++++ AVAILABLE DATA ++++
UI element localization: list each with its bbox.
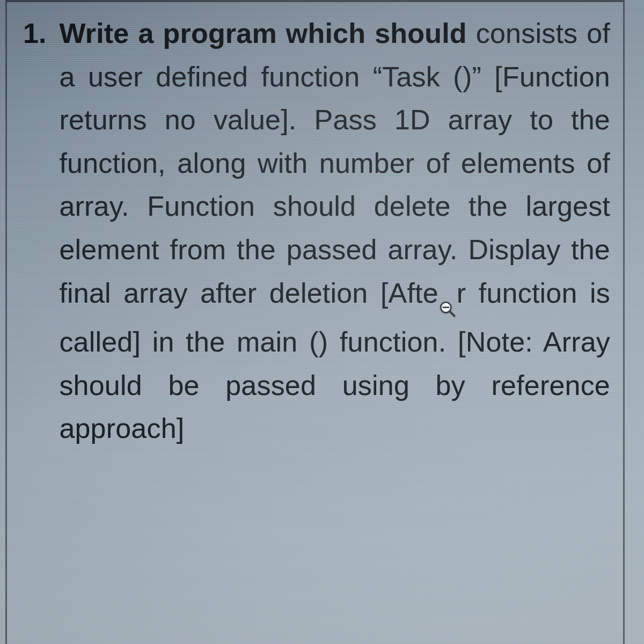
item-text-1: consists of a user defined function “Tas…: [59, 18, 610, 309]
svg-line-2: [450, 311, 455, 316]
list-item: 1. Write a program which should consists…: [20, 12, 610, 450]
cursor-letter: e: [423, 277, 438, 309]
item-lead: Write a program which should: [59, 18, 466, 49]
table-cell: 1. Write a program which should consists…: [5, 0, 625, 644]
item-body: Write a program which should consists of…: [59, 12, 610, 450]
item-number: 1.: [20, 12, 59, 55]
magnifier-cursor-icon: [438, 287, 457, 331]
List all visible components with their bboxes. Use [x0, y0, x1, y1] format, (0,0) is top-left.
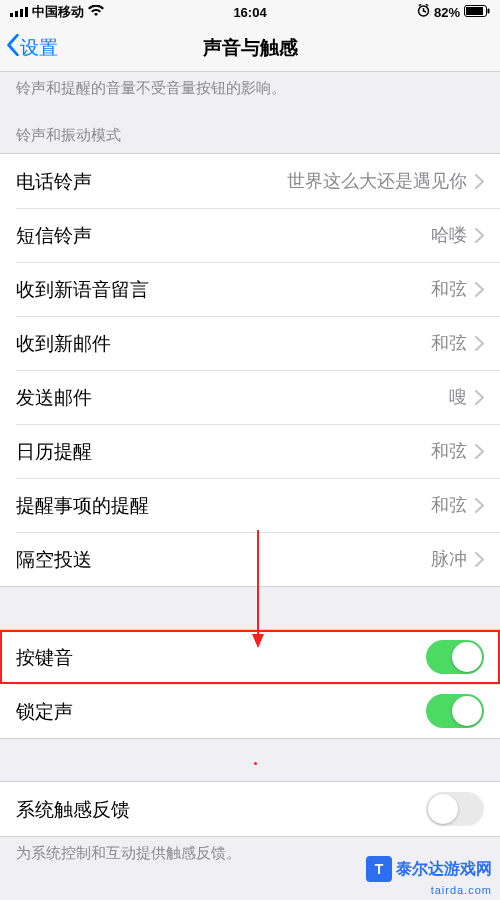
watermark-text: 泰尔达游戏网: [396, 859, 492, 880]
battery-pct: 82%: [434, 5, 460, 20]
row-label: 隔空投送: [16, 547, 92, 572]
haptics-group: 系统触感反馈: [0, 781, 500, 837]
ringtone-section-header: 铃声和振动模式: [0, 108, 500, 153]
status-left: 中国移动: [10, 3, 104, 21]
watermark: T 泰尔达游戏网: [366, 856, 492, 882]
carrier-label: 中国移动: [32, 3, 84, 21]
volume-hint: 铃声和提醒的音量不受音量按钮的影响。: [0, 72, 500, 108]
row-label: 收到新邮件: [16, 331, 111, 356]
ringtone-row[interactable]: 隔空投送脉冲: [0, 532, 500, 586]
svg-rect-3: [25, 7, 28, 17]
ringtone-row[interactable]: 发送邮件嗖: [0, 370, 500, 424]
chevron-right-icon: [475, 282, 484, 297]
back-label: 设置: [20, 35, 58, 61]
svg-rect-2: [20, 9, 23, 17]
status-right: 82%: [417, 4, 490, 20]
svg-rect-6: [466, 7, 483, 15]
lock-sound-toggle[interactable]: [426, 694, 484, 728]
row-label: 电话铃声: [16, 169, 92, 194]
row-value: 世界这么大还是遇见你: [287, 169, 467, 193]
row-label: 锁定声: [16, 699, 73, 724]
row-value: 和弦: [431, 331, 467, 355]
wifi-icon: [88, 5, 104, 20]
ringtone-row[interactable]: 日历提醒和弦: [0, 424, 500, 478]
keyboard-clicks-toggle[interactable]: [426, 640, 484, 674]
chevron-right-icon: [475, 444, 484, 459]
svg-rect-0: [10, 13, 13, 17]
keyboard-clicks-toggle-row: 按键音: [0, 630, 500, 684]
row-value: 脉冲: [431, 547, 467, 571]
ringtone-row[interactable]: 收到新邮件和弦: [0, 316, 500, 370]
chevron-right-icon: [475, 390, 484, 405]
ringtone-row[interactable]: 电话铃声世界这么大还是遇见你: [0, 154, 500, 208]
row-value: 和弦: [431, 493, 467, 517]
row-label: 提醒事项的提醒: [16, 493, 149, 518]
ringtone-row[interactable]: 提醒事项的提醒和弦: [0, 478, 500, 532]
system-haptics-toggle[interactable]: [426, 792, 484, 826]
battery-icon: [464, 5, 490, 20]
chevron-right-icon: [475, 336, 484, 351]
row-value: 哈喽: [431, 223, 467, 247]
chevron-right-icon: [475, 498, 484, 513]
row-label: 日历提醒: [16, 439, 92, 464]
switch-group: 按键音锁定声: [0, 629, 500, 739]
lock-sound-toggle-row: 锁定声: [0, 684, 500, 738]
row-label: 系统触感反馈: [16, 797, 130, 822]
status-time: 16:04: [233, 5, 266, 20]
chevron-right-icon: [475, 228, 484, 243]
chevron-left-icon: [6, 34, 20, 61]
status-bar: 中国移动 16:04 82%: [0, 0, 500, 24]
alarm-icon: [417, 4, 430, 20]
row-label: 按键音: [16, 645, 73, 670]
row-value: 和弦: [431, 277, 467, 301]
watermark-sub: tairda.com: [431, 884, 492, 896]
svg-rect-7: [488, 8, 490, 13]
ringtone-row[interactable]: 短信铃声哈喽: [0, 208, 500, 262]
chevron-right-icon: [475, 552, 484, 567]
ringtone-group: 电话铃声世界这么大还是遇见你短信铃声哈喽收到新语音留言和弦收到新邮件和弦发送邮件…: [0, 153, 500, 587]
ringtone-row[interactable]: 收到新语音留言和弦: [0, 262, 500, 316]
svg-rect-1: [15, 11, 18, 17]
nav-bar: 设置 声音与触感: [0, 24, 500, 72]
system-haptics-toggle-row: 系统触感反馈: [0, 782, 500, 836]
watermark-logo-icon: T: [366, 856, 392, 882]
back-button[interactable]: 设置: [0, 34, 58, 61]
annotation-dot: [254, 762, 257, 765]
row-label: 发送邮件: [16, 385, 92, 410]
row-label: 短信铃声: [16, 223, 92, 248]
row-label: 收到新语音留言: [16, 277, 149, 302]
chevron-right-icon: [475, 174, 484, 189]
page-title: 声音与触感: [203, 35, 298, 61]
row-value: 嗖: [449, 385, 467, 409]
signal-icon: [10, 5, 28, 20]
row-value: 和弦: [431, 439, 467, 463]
++++
++++ AVAILABLE DATA ++++
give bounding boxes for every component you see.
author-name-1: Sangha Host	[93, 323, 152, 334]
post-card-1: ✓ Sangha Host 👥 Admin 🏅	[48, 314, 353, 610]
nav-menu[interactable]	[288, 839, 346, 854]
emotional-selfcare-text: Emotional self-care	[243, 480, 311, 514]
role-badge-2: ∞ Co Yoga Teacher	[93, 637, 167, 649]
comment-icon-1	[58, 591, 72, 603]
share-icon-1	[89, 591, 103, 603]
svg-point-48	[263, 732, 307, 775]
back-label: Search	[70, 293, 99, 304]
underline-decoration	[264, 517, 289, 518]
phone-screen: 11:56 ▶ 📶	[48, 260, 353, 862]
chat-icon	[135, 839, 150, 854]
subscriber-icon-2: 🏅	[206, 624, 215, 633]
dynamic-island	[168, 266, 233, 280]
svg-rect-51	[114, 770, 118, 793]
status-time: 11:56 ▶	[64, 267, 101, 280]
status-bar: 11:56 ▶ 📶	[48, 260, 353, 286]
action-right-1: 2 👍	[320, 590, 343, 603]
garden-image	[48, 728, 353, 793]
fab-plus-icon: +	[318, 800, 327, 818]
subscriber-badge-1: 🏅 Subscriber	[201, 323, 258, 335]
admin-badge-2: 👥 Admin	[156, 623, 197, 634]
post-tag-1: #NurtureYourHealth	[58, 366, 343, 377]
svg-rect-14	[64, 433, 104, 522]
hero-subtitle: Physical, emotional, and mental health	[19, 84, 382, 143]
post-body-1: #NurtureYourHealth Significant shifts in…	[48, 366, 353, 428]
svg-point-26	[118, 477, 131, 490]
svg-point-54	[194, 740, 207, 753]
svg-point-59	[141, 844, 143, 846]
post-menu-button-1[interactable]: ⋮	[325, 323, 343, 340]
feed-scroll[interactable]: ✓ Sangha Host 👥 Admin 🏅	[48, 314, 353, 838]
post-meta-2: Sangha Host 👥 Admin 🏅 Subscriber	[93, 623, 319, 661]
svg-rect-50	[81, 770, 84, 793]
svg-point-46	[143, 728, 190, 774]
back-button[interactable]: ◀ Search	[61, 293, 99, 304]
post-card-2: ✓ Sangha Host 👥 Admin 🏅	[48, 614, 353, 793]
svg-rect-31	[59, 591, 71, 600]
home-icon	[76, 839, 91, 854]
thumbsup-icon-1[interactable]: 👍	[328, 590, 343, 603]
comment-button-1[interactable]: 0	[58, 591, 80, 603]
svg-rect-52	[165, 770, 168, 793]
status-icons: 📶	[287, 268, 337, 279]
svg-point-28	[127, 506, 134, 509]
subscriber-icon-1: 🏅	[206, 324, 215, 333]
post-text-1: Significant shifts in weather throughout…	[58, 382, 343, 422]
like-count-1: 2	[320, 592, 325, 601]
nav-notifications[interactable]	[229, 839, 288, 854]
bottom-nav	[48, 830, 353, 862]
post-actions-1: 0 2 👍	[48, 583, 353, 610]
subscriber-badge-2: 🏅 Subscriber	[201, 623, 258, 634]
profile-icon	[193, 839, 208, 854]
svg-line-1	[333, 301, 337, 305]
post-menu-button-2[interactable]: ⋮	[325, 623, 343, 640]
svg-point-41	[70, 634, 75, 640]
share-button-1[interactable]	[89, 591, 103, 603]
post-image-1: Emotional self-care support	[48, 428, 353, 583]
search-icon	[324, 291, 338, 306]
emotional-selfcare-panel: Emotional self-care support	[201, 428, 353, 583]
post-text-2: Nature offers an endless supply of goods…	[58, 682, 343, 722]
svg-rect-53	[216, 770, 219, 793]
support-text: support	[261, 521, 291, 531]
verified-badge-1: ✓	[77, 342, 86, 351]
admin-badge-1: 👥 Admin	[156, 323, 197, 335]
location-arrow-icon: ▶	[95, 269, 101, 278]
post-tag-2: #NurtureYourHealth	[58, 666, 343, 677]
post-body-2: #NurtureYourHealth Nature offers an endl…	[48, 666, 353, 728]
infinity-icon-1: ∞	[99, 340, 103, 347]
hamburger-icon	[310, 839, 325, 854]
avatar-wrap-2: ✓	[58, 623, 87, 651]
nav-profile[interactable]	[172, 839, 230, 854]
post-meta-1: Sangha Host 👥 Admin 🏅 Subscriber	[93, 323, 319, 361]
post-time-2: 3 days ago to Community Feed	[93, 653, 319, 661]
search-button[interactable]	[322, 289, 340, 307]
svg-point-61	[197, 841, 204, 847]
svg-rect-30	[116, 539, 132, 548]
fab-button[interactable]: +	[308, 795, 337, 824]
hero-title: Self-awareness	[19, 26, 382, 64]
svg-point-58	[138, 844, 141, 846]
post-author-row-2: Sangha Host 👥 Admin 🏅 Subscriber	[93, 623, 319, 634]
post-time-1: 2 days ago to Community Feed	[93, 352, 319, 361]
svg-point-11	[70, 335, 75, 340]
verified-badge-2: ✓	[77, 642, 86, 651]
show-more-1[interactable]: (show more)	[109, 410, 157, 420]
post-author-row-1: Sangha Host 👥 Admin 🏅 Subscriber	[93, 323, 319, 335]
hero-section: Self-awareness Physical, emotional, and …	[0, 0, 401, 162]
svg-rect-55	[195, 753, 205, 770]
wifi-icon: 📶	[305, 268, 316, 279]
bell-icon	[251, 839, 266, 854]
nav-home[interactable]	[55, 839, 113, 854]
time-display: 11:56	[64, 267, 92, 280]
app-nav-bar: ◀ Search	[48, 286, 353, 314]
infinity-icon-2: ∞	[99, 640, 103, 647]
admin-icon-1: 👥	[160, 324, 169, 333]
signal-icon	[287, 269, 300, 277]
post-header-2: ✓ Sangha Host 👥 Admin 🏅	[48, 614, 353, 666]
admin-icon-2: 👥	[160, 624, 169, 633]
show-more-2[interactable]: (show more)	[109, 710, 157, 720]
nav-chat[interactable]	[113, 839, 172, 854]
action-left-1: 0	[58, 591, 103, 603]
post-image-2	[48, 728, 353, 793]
++++
What is needed is every line of the records above that contains the word "card".

▶ _OUTPUT OF THE EXERCISE_:
post-card-1: ✓ Sangha Host 👥 Admin 🏅	[48, 314, 353, 610]
post-card-2: ✓ Sangha Host 👥 Admin 🏅	[48, 614, 353, 793]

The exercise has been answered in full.